The response must contain every line from the records below that has "Délután".
_____
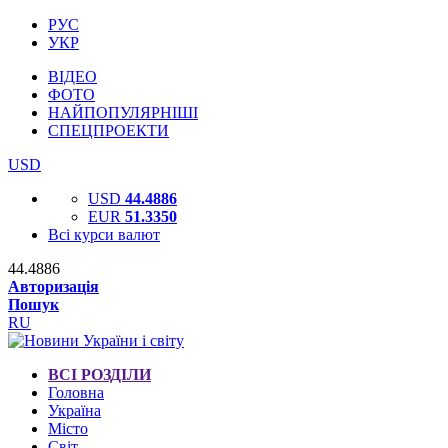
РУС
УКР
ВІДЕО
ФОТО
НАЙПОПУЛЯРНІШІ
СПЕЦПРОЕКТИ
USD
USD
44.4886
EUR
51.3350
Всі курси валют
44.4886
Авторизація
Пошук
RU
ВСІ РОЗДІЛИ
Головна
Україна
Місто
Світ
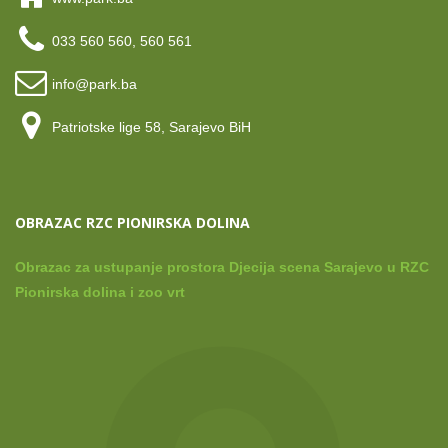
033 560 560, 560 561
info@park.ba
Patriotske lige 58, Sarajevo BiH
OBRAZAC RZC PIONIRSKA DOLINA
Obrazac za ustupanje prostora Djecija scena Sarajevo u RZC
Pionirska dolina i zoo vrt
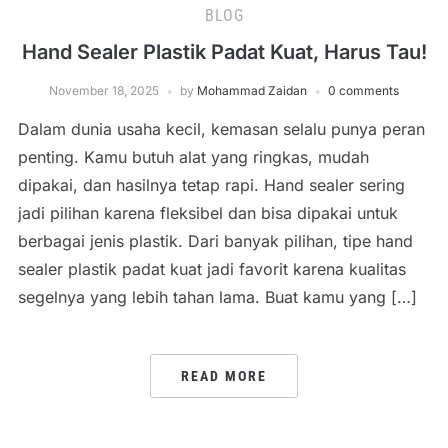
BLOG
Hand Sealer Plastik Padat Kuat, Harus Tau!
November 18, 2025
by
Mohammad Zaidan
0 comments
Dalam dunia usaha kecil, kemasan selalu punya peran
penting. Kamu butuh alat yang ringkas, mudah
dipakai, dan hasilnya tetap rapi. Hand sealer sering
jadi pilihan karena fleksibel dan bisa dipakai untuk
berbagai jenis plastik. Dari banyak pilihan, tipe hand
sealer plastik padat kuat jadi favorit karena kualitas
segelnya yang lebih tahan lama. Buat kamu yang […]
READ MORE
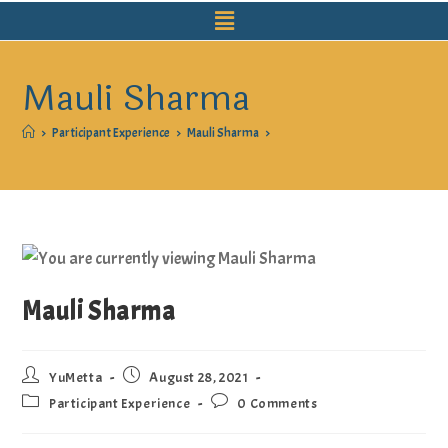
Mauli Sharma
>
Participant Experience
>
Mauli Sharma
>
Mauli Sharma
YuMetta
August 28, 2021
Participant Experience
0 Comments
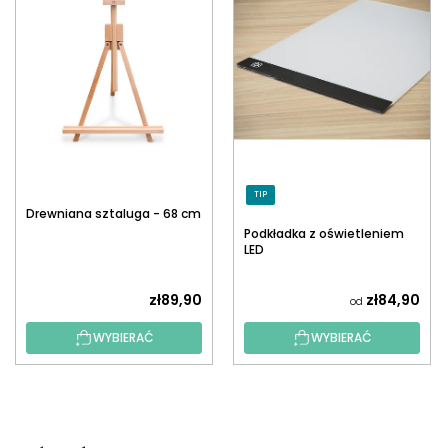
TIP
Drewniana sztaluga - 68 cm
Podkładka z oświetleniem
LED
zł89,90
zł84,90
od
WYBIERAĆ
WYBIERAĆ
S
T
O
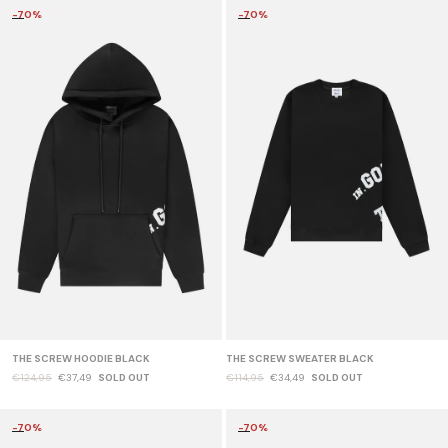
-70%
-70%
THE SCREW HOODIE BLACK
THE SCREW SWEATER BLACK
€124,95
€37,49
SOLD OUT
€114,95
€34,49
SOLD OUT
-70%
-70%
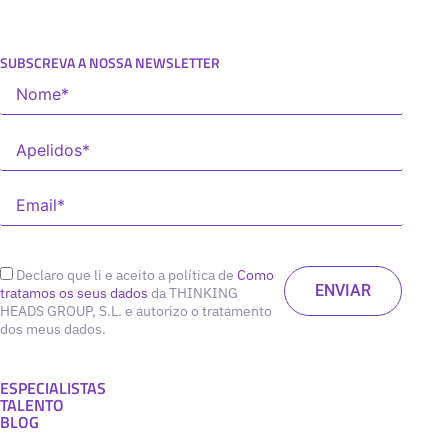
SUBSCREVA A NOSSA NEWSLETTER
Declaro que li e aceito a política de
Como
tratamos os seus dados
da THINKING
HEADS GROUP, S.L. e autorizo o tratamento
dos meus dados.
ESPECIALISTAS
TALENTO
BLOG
_____
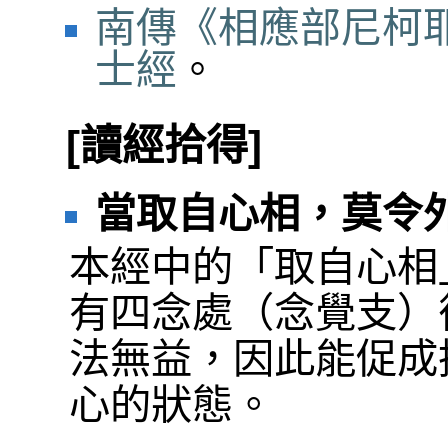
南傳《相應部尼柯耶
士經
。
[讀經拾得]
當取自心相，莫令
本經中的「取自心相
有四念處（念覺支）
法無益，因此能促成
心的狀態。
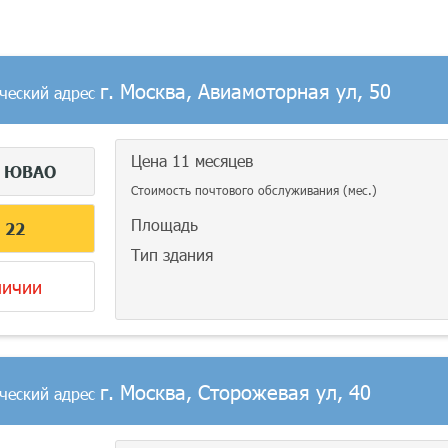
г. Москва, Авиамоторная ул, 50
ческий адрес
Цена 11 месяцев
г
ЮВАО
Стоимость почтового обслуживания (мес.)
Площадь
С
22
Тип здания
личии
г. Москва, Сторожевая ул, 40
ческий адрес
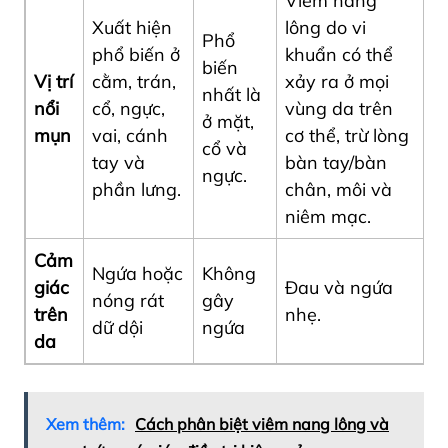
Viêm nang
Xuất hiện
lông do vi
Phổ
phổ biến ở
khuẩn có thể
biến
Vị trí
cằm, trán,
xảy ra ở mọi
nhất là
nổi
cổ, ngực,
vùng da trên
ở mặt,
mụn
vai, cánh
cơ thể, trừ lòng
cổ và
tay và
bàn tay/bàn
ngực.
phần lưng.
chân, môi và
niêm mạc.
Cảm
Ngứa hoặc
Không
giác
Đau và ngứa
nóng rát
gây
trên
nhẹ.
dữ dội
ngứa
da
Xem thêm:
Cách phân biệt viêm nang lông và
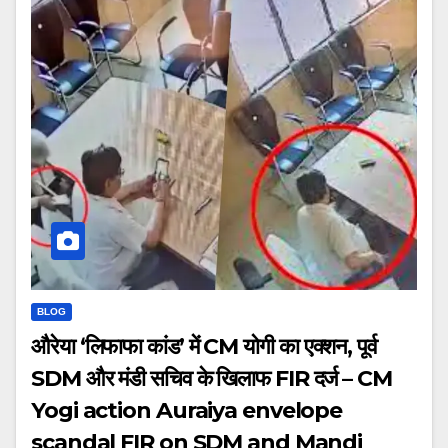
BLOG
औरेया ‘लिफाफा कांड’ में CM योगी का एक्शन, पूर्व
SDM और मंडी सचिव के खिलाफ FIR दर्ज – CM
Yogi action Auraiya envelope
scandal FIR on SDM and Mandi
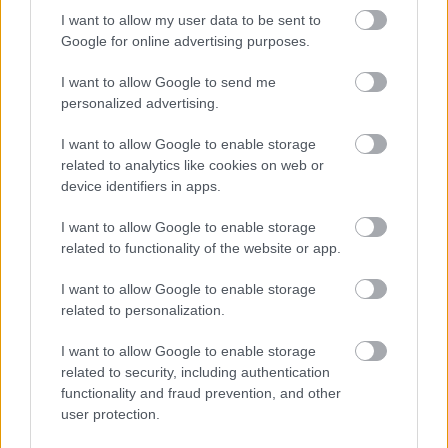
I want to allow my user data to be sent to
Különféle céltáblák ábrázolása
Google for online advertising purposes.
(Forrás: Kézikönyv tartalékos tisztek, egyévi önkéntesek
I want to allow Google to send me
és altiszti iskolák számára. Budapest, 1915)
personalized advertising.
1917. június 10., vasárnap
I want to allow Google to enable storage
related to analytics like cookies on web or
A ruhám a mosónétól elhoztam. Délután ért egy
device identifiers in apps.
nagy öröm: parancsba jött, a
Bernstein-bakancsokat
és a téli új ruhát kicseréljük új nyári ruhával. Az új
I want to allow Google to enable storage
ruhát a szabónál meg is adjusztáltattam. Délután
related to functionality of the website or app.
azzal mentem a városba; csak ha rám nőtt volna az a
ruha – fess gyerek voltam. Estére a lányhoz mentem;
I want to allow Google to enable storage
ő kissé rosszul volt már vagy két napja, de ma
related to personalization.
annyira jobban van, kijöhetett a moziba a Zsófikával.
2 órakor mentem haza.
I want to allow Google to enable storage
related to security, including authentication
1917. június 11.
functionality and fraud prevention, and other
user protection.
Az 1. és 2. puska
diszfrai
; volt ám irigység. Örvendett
_____
## Output
A ruhám a mosónétól elhoztam. Délután ért egy
ruhát a szabónál meg is adjusztáltattam. Délután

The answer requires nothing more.